• [ASSIGNED TASK]:
Search the data below for "Director"; list each line that holds it.

LISTED RECORDS below:

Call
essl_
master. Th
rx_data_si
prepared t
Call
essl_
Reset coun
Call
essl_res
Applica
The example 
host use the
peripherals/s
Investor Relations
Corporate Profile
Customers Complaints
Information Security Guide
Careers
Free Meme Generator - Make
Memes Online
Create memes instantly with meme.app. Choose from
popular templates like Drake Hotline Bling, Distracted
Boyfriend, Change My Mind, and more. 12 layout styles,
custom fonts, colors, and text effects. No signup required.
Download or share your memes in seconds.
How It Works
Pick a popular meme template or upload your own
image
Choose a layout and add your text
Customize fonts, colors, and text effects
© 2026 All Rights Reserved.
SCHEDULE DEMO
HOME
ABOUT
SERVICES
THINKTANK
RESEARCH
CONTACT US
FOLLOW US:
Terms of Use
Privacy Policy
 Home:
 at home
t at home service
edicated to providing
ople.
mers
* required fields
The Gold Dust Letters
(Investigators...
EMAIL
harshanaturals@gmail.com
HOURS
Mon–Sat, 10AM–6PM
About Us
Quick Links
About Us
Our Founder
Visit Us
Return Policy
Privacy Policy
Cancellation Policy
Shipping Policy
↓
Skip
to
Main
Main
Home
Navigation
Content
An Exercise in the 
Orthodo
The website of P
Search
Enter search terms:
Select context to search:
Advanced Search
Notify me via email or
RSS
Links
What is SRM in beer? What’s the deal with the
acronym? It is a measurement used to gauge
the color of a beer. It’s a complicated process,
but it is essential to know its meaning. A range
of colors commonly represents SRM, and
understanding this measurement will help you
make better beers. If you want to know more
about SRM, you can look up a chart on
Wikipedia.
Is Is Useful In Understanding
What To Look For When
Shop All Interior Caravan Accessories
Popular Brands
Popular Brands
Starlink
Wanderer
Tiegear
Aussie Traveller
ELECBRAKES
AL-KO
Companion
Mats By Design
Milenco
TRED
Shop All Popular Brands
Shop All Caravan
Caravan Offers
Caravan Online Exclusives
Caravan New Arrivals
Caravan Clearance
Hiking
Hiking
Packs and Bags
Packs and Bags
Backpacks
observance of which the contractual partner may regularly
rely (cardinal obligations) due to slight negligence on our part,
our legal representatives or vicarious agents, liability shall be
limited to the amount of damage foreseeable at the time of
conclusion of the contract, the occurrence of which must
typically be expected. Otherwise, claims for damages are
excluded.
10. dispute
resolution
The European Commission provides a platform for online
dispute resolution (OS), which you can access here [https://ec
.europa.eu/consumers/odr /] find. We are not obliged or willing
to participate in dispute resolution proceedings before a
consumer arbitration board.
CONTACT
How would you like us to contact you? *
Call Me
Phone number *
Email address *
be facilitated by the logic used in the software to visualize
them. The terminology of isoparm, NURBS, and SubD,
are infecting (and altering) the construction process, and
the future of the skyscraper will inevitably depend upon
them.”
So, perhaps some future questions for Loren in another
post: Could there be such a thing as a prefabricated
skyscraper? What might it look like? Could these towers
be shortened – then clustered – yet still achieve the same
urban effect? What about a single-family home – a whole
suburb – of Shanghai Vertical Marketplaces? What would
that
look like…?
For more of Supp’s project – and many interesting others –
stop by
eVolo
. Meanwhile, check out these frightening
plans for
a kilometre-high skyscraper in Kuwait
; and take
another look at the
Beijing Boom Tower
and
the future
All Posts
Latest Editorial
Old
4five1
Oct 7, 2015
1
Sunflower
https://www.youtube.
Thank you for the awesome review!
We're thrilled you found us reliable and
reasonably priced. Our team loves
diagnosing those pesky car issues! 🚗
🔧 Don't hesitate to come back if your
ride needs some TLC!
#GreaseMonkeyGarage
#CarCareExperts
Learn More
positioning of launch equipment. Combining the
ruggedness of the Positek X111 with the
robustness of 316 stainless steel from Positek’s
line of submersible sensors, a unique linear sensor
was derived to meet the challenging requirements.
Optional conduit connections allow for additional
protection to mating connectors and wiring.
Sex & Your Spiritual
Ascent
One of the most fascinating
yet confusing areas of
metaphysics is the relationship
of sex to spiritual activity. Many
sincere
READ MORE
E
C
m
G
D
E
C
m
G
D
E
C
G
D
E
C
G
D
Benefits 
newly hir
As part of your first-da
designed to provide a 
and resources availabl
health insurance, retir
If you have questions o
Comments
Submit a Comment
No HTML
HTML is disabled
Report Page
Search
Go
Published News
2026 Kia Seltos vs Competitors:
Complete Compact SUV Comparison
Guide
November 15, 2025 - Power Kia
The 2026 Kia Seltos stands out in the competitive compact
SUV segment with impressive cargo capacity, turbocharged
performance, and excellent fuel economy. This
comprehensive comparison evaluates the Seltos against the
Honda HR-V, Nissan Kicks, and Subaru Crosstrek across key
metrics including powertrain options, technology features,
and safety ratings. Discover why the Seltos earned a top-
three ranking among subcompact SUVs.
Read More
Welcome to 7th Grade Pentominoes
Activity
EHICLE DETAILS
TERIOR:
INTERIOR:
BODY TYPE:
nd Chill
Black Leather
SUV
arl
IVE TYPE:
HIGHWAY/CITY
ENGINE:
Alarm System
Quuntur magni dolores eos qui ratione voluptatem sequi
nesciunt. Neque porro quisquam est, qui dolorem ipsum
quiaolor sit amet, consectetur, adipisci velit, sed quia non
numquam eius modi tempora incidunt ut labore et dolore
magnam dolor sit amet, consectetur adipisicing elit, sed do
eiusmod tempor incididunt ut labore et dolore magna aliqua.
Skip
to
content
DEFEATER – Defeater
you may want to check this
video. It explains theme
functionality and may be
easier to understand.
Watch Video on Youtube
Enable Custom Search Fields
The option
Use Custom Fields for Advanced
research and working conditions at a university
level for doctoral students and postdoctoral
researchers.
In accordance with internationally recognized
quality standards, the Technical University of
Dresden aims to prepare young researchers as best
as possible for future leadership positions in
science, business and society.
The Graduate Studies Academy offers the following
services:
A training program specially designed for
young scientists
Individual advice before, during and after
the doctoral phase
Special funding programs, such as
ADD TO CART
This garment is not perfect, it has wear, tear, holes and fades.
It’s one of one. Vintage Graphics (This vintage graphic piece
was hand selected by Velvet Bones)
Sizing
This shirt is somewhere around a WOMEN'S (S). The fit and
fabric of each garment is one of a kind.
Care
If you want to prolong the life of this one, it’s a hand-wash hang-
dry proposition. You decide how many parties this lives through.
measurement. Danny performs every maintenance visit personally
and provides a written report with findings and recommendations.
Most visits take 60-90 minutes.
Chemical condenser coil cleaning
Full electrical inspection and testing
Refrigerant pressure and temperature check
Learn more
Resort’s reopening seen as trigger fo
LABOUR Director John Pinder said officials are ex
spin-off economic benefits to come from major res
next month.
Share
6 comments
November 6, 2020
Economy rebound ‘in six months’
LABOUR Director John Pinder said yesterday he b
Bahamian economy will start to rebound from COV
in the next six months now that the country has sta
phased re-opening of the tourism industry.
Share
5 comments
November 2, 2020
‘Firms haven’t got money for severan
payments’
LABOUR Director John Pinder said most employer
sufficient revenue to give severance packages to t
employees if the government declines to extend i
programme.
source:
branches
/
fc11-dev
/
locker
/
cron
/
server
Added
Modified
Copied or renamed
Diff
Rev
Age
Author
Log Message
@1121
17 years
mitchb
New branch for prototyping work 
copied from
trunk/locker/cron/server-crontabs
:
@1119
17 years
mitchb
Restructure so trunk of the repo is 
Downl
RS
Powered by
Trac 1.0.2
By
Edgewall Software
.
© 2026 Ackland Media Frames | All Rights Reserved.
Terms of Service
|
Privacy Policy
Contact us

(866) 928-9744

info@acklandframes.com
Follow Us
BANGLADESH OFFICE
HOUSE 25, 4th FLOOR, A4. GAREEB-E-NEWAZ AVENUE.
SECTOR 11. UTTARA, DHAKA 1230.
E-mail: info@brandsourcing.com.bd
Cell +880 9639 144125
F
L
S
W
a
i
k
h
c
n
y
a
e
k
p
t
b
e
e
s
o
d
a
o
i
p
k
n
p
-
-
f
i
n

End of LISTED RECORDS.

• [REPLY]:
LABOUR Director John Pinder said officials are ex
LABOUR Director John Pinder said yesterday he b
LABOUR Director John Pinder said most employer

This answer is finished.